__GOAL OF THE EXERCISE__:
Return every line from the one with "национальным рекордом по количеству попыток" through the one with "сдать теоретический экзамен по вождению.", inclusive, exactly as it appears below.

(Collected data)
==*==

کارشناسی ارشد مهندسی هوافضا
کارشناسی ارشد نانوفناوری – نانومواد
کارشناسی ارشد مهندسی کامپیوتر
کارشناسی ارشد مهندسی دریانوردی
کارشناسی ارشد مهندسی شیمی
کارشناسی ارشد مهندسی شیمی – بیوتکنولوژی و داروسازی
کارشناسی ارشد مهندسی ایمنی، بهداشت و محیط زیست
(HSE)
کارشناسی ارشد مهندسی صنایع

==*==

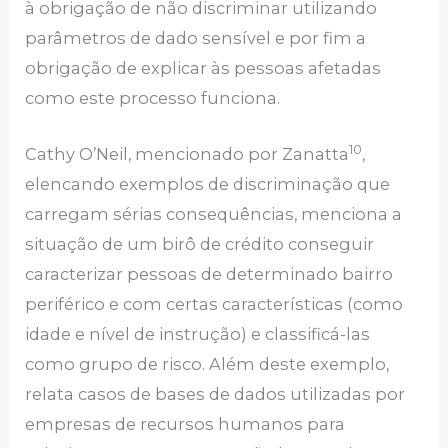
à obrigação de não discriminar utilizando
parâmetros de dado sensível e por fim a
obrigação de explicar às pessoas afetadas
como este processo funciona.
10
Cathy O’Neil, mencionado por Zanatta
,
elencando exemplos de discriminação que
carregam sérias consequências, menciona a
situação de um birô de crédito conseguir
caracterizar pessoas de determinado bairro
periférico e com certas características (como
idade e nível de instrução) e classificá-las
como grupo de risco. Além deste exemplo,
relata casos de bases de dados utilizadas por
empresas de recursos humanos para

==*==

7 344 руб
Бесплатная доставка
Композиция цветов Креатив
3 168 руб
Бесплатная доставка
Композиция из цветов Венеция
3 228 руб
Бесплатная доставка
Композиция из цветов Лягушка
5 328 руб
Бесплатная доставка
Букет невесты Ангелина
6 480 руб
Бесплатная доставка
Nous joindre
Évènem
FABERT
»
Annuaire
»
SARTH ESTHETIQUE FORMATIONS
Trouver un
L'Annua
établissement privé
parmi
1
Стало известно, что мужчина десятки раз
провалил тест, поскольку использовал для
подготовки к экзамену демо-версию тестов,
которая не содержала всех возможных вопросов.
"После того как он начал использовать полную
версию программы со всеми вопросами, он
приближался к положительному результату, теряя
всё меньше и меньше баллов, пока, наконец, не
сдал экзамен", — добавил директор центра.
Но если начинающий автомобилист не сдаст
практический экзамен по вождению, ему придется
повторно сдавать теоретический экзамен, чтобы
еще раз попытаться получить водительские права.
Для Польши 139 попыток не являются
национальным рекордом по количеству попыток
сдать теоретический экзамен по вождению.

==*==

__WRITTEN ANSWER__:
национальным рекордом по количеству попыток
сдать теоретический экзамен по вождению.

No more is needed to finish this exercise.